County Auditor Mike Montplaisir said officials originally wanted the tax to take effect July 1, 2012, to coincide with the expiration of Fargo's half-cent infrastructure tax. But they felt it was prudent to start collecting the tax earlier to amass funds to pay for upfront diversion costs such as land acquisition, engineering and infrastructure, he said.
The corps' estimate for the locally preferred North Dakota-side diversion is $1.46 billion, with a non-federal share of $626 million, including interest costs during construction.
Fargo and Cass County would likely pay for half of the non-federal, non-Minnesota share of the project, which would be roughly $350 million to $400 million, County Commission Chairman Darrell Vanyo said. The county sales tax would cover about half of that amount.
The mayors of Fargo and Moorhead signed agreements July 15 to be the project's local sponsors and to certify they'll be able to cover the local cost share.
A binding commitment to pay for the diversion channel will come when the corps requires the sponsors to sign a similar "self-certification" agreement prior to construction, said Craig Evans, project co-manager for the corps.
Vanyo and Walaker said local entities need a solid revenue stream in place when that time comes.
"We have to show good faith, and that's what this sales tax is all about," Walaker said.
If the tax measure fails and the diversion project is approved, Vanyo said the most likely options for raising the outstanding local share - expected to be $150 million to $200 million after proceeds from Fargo's city sales tax - are special assessments or another Fargo city sales tax. Both options would require voter approval.
Raising property taxes would be a less likely option because the mill levy increase would put taxes "way out of line" with the rest of the state, he said.
West Fargo a factor
West Fargo, which holds roughly half of the county's population outside of Fargo, could play a crucial role in whether the sales tax receives the simple majority needed to pass.

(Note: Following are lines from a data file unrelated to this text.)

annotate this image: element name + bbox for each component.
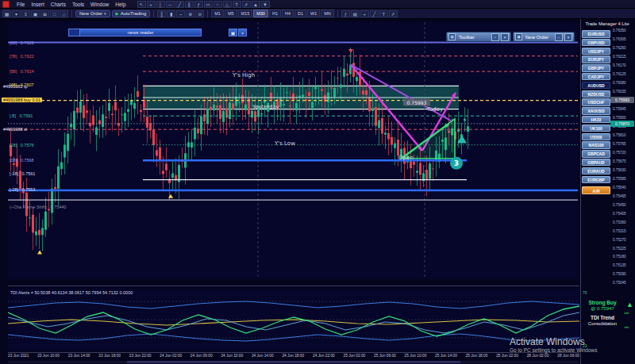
price-chart[interactable]: 3Y's HighYesterdayTodayY's LowOpen0.7599… — [8, 22, 578, 279]
pair-button-hk33[interactable]: HK33 — [582, 116, 610, 124]
candle-body — [254, 111, 256, 121]
crosshair-tool-icon[interactable]: + — [360, 10, 369, 17]
templates-icon[interactable]: ▤ — [351, 10, 360, 17]
chart-profiles-icon[interactable]: ▾ — [12, 10, 21, 17]
period-down-icon[interactable]: ▼ — [261, 1, 270, 8]
candle-body — [391, 137, 393, 145]
timeframe-h4[interactable]: H4 — [282, 10, 294, 17]
scrollbar-thumb[interactable] — [127, 361, 460, 363]
zoom-in-icon[interactable]: ⊕ — [186, 10, 194, 17]
text-icon[interactable]: T — [233, 1, 241, 8]
ellipse-icon[interactable]: ○ — [214, 1, 222, 8]
arrow-tool-icon[interactable]: ⇗ — [389, 10, 398, 17]
pair-button-usdchf[interactable]: USDCHF — [582, 98, 610, 106]
vertical-line-icon[interactable]: │ — [156, 1, 165, 8]
timeframe-m5[interactable]: M5 — [225, 10, 237, 17]
pair-button-gbpaud[interactable]: GBPAUD — [582, 159, 610, 167]
period-up-icon[interactable]: ▲ — [252, 1, 260, 8]
pair-button-nas100[interactable]: NAS100 — [582, 141, 610, 149]
pair-button-gbpusd[interactable]: GBPUSD — [582, 39, 610, 47]
text-tool-icon[interactable]: T — [379, 10, 388, 17]
timeframe-d1[interactable]: D1 — [294, 10, 306, 17]
candle-body — [171, 174, 174, 178]
indicators-icon[interactable]: ƒ — [341, 10, 350, 17]
fibonacci-icon[interactable]: ƒ — [194, 1, 203, 8]
price-axis-label: 0.75270 — [613, 238, 626, 242]
new-order-button[interactable]: New Order ▾ — [75, 10, 110, 17]
tdi-indicator-chart[interactable] — [8, 289, 579, 351]
candle-body — [241, 95, 244, 103]
signal-marks-icon: ∧∧∧ — [624, 311, 629, 315]
market-watch-icon[interactable]: ≡ — [21, 10, 30, 17]
line-chart-icon[interactable]: ~ — [176, 10, 185, 17]
data-window-icon[interactable]: ▣ — [31, 10, 40, 17]
trendline-icon[interactable]: ╱ — [175, 1, 184, 8]
terminal-icon[interactable]: □ — [50, 10, 59, 17]
arrow-icon[interactable]: ⇗ — [242, 1, 251, 8]
new-order-window[interactable]: ▣ New Order − × — [513, 32, 575, 42]
menu-file[interactable]: File — [13, 2, 28, 7]
pair-button-audusd[interactable]: AUDUSD — [582, 82, 610, 90]
pair-button-us500[interactable]: US500 — [582, 133, 610, 141]
menu-charts[interactable]: Charts — [48, 2, 69, 7]
pair-button-xauusd[interactable]: XAUUSD — [582, 107, 610, 115]
zoom-out-icon[interactable]: ⊖ — [195, 10, 204, 17]
timeframe-h1[interactable]: H1 — [269, 10, 281, 17]
horizontal-line-icon[interactable]: ─ — [166, 1, 175, 8]
pair-button-uk100[interactable]: UK100 — [582, 125, 610, 132]
candle-body — [225, 108, 228, 117]
news-popout-icon[interactable]: ▣ — [229, 29, 237, 36]
new-order-window-minimize-icon[interactable]: − — [555, 33, 563, 41]
pair-button-nzdusd[interactable]: NZDUSD — [582, 90, 610, 98]
pair-button-gbpjpy[interactable]: GBPJPY — [582, 64, 610, 72]
candle-body — [44, 212, 47, 230]
cursor-icon[interactable]: ↖ — [137, 1, 146, 8]
chart-scrollbar[interactable] — [8, 361, 578, 363]
buy-marker-icon — [168, 194, 173, 198]
timeframe-w1[interactable]: W1 — [307, 10, 320, 17]
rectangle-icon[interactable]: ▭ — [204, 1, 213, 8]
bar-chart-icon[interactable]: ║ — [157, 10, 166, 17]
pair-button-usdjpy[interactable]: USDJPY — [582, 48, 610, 56]
menu-window[interactable]: Window — [87, 2, 112, 7]
ar-button[interactable]: A/R — [582, 186, 610, 194]
candle-body — [397, 140, 399, 155]
pair-button-cadjpy[interactable]: CADJPY — [582, 73, 610, 81]
menu-tools[interactable]: Tools — [69, 2, 87, 7]
pair-button-eurgbp[interactable]: EURGBP — [582, 176, 610, 184]
navigator-icon[interactable]: ⊞ — [40, 10, 49, 17]
pair-button-eurusd[interactable]: EURUSD — [582, 30, 610, 38]
timeframe-mn[interactable]: MN — [321, 10, 334, 17]
toolbar-window-restore-icon[interactable]: ▫ — [491, 33, 499, 41]
timeframe-m30[interactable]: M30 — [253, 10, 268, 17]
candle-body — [410, 160, 412, 168]
trendline-tool-icon[interactable]: ╱ — [370, 10, 379, 17]
candle-body — [121, 115, 123, 116]
candlestick-chart-icon[interactable]: ▮ — [167, 10, 175, 17]
toolbar-window[interactable]: ▦ Toolbar ▫ × — [446, 32, 511, 42]
crosshair-icon[interactable]: + — [147, 1, 156, 8]
new-chart-icon[interactable]: ▦ — [2, 10, 11, 17]
time-axis-label: 23 Jun 2021 — [8, 354, 29, 358]
indicator-splitter[interactable] — [8, 285, 579, 286]
menu-insert[interactable]: Insert — [28, 2, 47, 7]
pair-button-eurjpy[interactable]: EURJPY — [582, 56, 610, 63]
autotrading-button[interactable]: ▶ AutoTrading — [112, 10, 151, 17]
toolbar-window-close-icon[interactable]: × — [501, 33, 509, 41]
news-close-icon[interactable]: × — [238, 29, 247, 36]
triangle-icon[interactable]: △ — [223, 1, 232, 8]
strategy-tester-icon[interactable]: ◇ — [60, 10, 68, 17]
timeframe-m1[interactable]: M1 — [211, 10, 224, 17]
timeframe-m15[interactable]: M15 — [238, 10, 253, 17]
candle-body — [371, 108, 374, 110]
menu-help[interactable]: Help — [112, 2, 129, 7]
pair-button-euraud[interactable]: EURAUD — [582, 167, 610, 175]
news-reader-bar[interactable]: news reader — [68, 29, 202, 36]
time-axis-label: 25 Jun 10:00 — [405, 354, 427, 358]
pair-button-gbpcad[interactable]: GBPCAD — [582, 150, 610, 158]
time-axis-label: 23 Jun 14:00 — [68, 354, 90, 358]
candle-body — [365, 90, 368, 95]
new-order-window-close-icon[interactable]: × — [564, 33, 572, 41]
channel-icon[interactable]: ∥ — [185, 1, 194, 8]
drag-handle-icon[interactable] — [69, 29, 80, 36]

West Fargo Mayor Rich Mattern supports the tax, saying the metro area needs a solution, "and this kind of looks like it to me."

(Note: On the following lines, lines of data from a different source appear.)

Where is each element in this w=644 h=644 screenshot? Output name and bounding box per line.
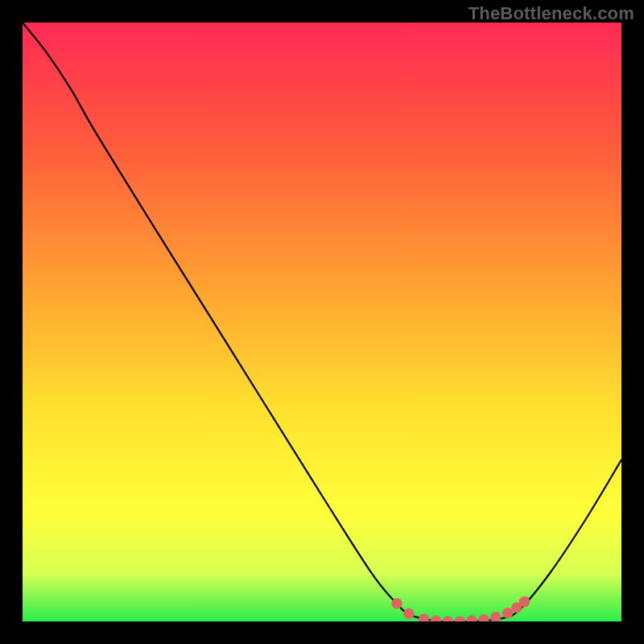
marker-dot: [502, 608, 513, 618]
marker-dot: [391, 598, 402, 609]
chart-container: TheBottleneck.com: [0, 0, 644, 644]
marker-dot: [519, 597, 530, 607]
marker-dot: [403, 609, 414, 619]
watermark-text: TheBottleneck.com: [469, 3, 634, 24]
gradient-background: [23, 23, 621, 621]
plot-area: [23, 23, 621, 621]
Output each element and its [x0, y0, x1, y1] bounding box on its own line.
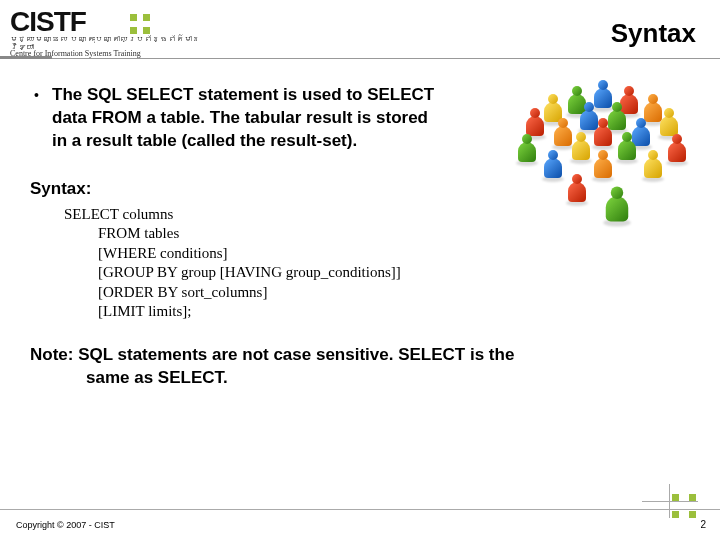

Mattern noted that "a ton" of West Fargo residents work in Fargo and stand to lose financially if Fargo floods. In 2008, 67.6 percent of workers living in West Fargo were employed in Fargo, according to U.S. Census Bureau data complied by the North Dakota State Data Center.
"If you work in Fargo and your business during the flooding period is closed down for a week and you're out of a job and not getting paid for a week, that economic consequence on that person is going to be far greater than what he is going to pay in 20 years in sales tax," Mattern said.
However, Mattern said more West Fargo residents would support the sales tax if they knew the diversion's alignment would run a mile west of the city, protecting more land for future development.
"It's those unknowns that are, to me, problematic for people to vote for it," he said.
Mattern said West Fargo could benefit by tapping the sales tax proceeds to help pay for upgrades to the Sheyenne River Diversion, mostly south of I-94.
"From that standpoint alone, I think we could probably get a lot of our money back that we put into it," he said.
Tax, but no diversion?
It's not clear what will happen if the tax is approved but a diversion project doesn't materialize.
If voters approve the tax, county commissioners will have to pass an ordinance to put it into effect, Montplaisir said, adding he assumes that would happen soon after the vote.
"That would be before we know if a diversion project is approved and we don't know what shape that diversion will be," he stated in an e-mail. "However, we do know that we need to solve some flooding issues whether it be upstream storage or other flood control measures."
Fargo alone has identified $800 million worth of flood projects, City Engineer Mark Bittner said last week.
Hypothetically, if the diversion plan dies and the county proceeds with other flood control projects but eventually wants to end the tax early, it would probably seek a public vote to cancel the tax, Montplaisir said. Otherwise, some residents, cities or townships may feel the tax ended before their flooding issues were solved, he said.
Readers can reach Forum reporter Mike Nowatzki at (701) 241-5528
Public meetings set on half-cent sales tax
Cass County has slated four public meetings on the proposed half-cent sales tax for the diversion and other flood control projects. Officials will give a brief update on the diversion project and discuss the local cost shares. Time will be provided for a question-and-answer period.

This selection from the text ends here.